The Wedding Singer
Here's a nice, lightweight show that's going to bring a great deal of pleasure to a great number of people.
The music is tasty bubble gum but, like that sticky substance, it loses it flavor as the night wears on. Composer Matthew Sklar may have been hamstrung by the show's 1980's setting; given that decade's music, how good could a pastiche score be? It seem that the authors of Hairspray were more in love with 1960s music than Sklar and lyricist Beguelin are with the songs of the '80s; The Wedding Singer has a feeling of condescension that isn't found in that other show. Still, Beguelin's lyrics are often excellent. The rhyme he found for "Herschel" and the way he uses the old expression "holler uncle" are just two bright spots of many.
Beguelin collaborated on the book of the musical with Tim Herlihy, the screenwriter of the original 1998 movie on which the show is based. As our story begins, wedding singer Robbie Hart and waitress Julia Sullivan are respectively involved with Linda and Glen. Nevertheless, we immediately know that Robbie and Julia are going to wind up together, no matter how many roadblocks come their way. (There are a few too many, stretching the complications just so the show can be a full-length-musical.)
Though we never doubt that these two will eventually be hitched, we want it to happen so much that we remain interested throughout the show. That's because the book writers have done a nice job of creating two nice characters. We immediately like Robbie, for at a wedding he's working, the best man makes a vulgar and incriminating remark that could have short-circuited the marriage right then and there, but Robbie works hard to smooth it over. And when one of his band members wants them to skip an upcoming gig, Robbie says, "We're not going to show up on the most important night in someone's life?" He's a good guy. He cares.

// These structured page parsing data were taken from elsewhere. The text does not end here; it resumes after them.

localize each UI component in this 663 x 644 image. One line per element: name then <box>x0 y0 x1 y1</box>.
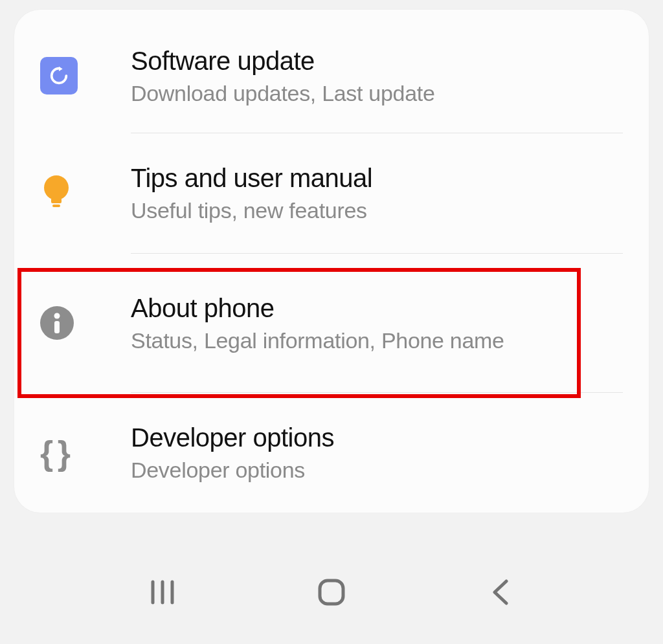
icon-slot <box>40 57 131 94</box>
settings-item-software-update[interactable]: Software update Download updates, Last u… <box>14 10 649 133</box>
item-subtitle: Download updates, Last update <box>131 80 623 107</box>
icon-slot: { } <box>40 434 131 472</box>
item-title: Tips and user manual <box>131 162 623 194</box>
item-subtitle: Developer options <box>131 457 623 483</box>
item-text: About phone Status, Legal information, P… <box>131 293 623 354</box>
settings-item-tips[interactable]: Tips and user manual Useful tips, new fe… <box>14 133 649 253</box>
svg-rect-1 <box>51 198 62 203</box>
nav-recents-button[interactable] <box>137 573 188 612</box>
item-subtitle: Status, Legal information, Phone name <box>131 328 623 354</box>
braces-icon: { } <box>40 434 68 472</box>
android-nav-bar <box>0 566 663 618</box>
nav-back-button[interactable] <box>475 573 526 612</box>
nav-home-button[interactable] <box>306 573 357 612</box>
svg-point-0 <box>44 175 69 200</box>
item-title: About phone <box>131 293 623 324</box>
info-icon <box>40 306 74 340</box>
svg-point-3 <box>54 313 60 318</box>
settings-item-developer-options[interactable]: { } Developer options Developer options <box>14 393 649 513</box>
icon-slot <box>40 177 131 209</box>
software-update-icon <box>40 57 78 94</box>
svg-rect-4 <box>54 321 60 333</box>
item-text: Developer options Developer options <box>131 422 623 483</box>
settings-item-about-phone[interactable]: About phone Status, Legal information, P… <box>14 254 649 393</box>
item-title: Developer options <box>131 422 623 453</box>
svg-rect-8 <box>320 581 343 604</box>
settings-list-card: Software update Download updates, Last u… <box>14 10 649 513</box>
icon-slot <box>40 306 131 340</box>
item-text: Tips and user manual Useful tips, new fe… <box>131 162 623 224</box>
item-subtitle: Useful tips, new features <box>131 197 623 224</box>
item-text: Software update Download updates, Last u… <box>131 45 623 107</box>
item-title: Software update <box>131 45 623 76</box>
svg-rect-2 <box>52 205 60 207</box>
lightbulb-icon <box>40 177 73 209</box>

Julia's a salt-of-the-earther, too. When Robbie's relationship with Linda goes sour, she's there for him, ready to listen, encourage, and nurture. He'll return the favor later on. Indeed, Robbie is willing to sacrifice a potential relationship with Julia because he thinks that the career-tracked Glen could make her happier. Nice, too, that when Robbie changes careers to please her, she doesn't approve; Julia wants him to be happy on his own terms. Aren't we always hearing how people should get to know each other as friends before they fall in love? Well, Robbie and Julia do, and that makes The Wedding Singer so much stronger than those hundreds of musicals where love at first sight is all that a bride and groom have going for them. In fact, Beguelin and Herlihy are well aware of that trite convention, and they make a nifty joke about it.
A big caveat is the show's emphasis on the vulgar; it certainly isn't going to be endorsed by New Jersey Convention and Visitors Bureau. Most of the characters haven't gone to elocution school ("Harold axed me to be his best man"), and their values aren't the loftiest. Scott Pask's sets include water heaters, oil tanks, and toilet stalls. But Jersey boys and girls who have a sense of humor about themselves will have a wonderful time.
The production is extraordinarily fortunate to have Laura Benanti on hand. She has an I'll-be-a-good-sport smile and a lovely, caring demeanor that well serves Julia. The fact that the character works at an establishment called "A Touch of Class" is quite apt, for Benanti radiates that. However, Stephen Lynch as Robbie may send audiences to their Playbills to see if they missed the little slip of paper announcing that, at this performance, the role is being played by an understudy. He's consistently competent, but this is not the breakout turn that the show could have used.
Amy Spanger is Holly, Julia's good-hearted friend, and Felicia Finley is Robbie's heartless ex, Linda. Both score, and so does Richard H. Blake as Julia's fiancé, Glen; with every hair in place and a cocky attitude, he comes across as a benign Scott Peterson. It's nice to see Robbie's band member George portrayed as a no-big-deal-about-it homosexual by Kevin Cahoon. The other band member, Sammy, is adroitly played by Matthew Saldivar -- which isn't easy, considering that this character is the center of the show's vulgarity. Rita Gardner, who created the role of The Girl in the original Off-Broadway production of The Fantasticks, is now The Grandmother -- and a randy one at that. Her material isn't the greatest, but she admirably gives it her all.
John Rando has directed the show efficiently -- though, in the scene where Robbie's in a dumpster, he should have made both Robbie and Julia disgusted with this smelly container rather than putting their hands and bodies all over it without reacting. Rob Ashford's choreography suffers the same fate as Sklar's music; it's got to be '80s, so it's got to be ludicrous. The production numbers that really land are the solos and duets, which one wouldn't expect from a show like this.